In November 2021, mOm achieved its first clinical use in the UK. St Peter’s Hospital in Chertsey was the first NHS hospital to use the incubator to keep a baby warm. The collapsible, portable incubator filled a niche that traditionally immobile incubators are unable to. “When babies get cold and need transitional care, having to go to NICU needlessly and stressing out the parents – we can save a lot of time, energy, and effort,” says James.
Of the experience, he says: “I don't have the vocabulary to properly explain it… Every 18-hour day, every problem, every little thing just melted away.” Since then, as part of the NHS pilot, 27 babies have now been monitored and kept warm inside the incubator.
The team also had to overcome the arduous regulation process required in the medical device industry for the incubator to receive a CE mark – meaning the incubator can be sold commercially in the EU. “To give an idea, our technical file submission was six or seven times longer than War and Peace,” says James.
A global problem
The company has its sights set on the global picture. “I think two-thirds of medical devices are sold to the US, Japan, Germany and France alone… [As] you can imagine, most are designed for this very small portion of the market,” says Gemma. “They are just not designed for places with diverse infrastructures. You might not have consistent power, or the ambient temperature might be different, and cause a whole bunch of alarms to go off – whereas it's never an issue in an air-conditioned NICU in many parts of the world. There is a bias, for sure.”
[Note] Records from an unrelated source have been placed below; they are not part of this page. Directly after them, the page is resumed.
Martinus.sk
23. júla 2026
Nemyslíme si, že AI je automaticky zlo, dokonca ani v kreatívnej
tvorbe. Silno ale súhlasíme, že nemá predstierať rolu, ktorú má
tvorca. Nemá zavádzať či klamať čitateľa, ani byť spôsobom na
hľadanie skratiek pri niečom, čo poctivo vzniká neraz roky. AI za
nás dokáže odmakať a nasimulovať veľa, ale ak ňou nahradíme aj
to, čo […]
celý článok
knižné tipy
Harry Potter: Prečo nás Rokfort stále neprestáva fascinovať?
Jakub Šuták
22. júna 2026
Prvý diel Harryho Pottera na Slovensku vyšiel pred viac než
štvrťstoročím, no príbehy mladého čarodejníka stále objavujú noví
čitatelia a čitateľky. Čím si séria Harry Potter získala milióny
As a result, many such devices end up unused. This also chimes with another starkly evident inequality. While most babies born before 32 weeks of pregnancy in high-income countries survive, in low-income settings, half of preterm babies die because of a lack of access to practical care, which includes warmth, among other factors. Shocking figures such as these are precisely why more attention needs to be bought to this problem.
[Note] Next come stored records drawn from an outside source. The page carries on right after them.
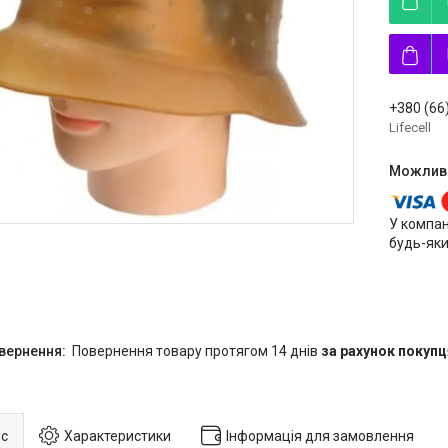
+380 (66
Lifecell
У компан
будь-яки
повернення товару протягом 14 днів
за рахунок покупц
с
Характеристики
Інформація для замовлення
Saving lives in Ukraine and promoting circularity
As challenging environments go, few are more challenging than regions experiencing conflict. In May, the company sent 51 of its incubators to Ukraine (In brief, Ingenia 91) to help support the country’s fractured medical system, where the stress on citizens since the Russian invasion has caused a spike in premature births.
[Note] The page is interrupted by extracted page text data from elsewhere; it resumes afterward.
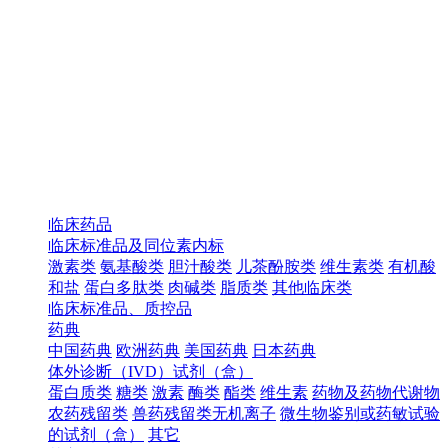
临床药品
临床标准品及同位素内标
激素类
氨基酸类
胆汁酸类
儿茶酚胺类
维生素类
有机酸
和盐
蛋白多肽类
肉碱类
脂质类
其他临床类
临床标准品、质控品
药典
中国药典
欧洲药典
美国药典
日本药典
体外诊断（IVD）试剂（盒）
蛋白质类
糖类
激素
酶类
酯类
维生素
药物及药物代谢物
农药残留类
兽药残留类无机离子
微生物鉴别或药敏试验
的试剂（盒）
其它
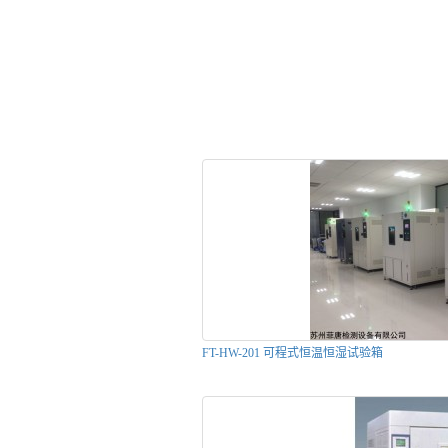
FT-HW-201 可程式恒温恒湿试验箱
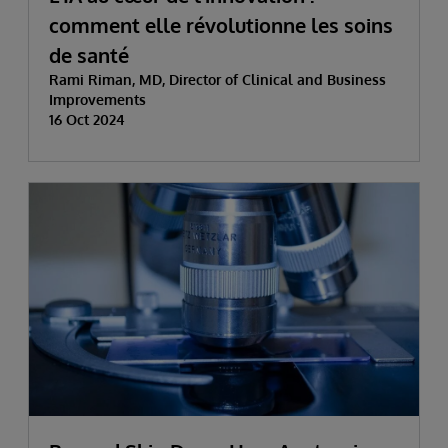
comment elle révolutionne les soins
de santé
Rami Riman, MD, Director of Clinical and Business
Improvements
16 Oct 2024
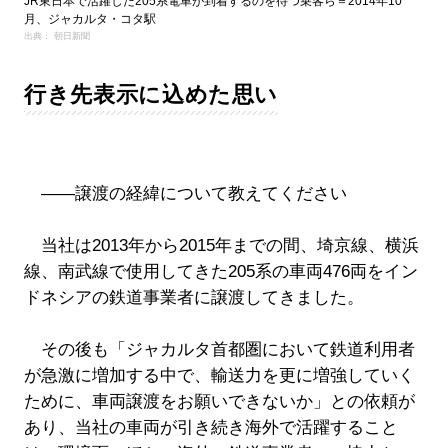
JR東日本で活躍した205系電車が到着するのを待つ乗客ら＝2014年10
月、ジャカルタ・コタ駅
出典： 朝日新聞
行き先表示に込めた思い
――譲渡の経緯について教えてください
当社は2013年から2015年までの間、埼京線、横浜
線、南武線で使用してきた205系の車両476両をイン
ドネシアの鉄道事業者に譲渡してきました。
その後も「ジャカルタ首都圏において鉄道利用者
が急激に増加する中で、輸送力を更に増強していく
ために、車両譲渡をお願いできないか」との依頼が
あり、当社の車両が引き続き海外で活躍すること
Looking to the future, James says mOm isn’t just about the incubator. “So many devices are stuck in the 1980s… they haven’t been looked at for 40 years. Medical devices is a bit of a dirty industry when you get into it – just the amount of waste. I understand the sterilisation needs, but maybe things need to be thought about a bit differently.”
For mOm, aside from battling the medical equipment graveyard, James is also hinting at a business model that promotes circularity and an economic model that rewards building things to last. “Otherwise, it just gets boring, right? You’ve got to challenge yourself,” he laughs.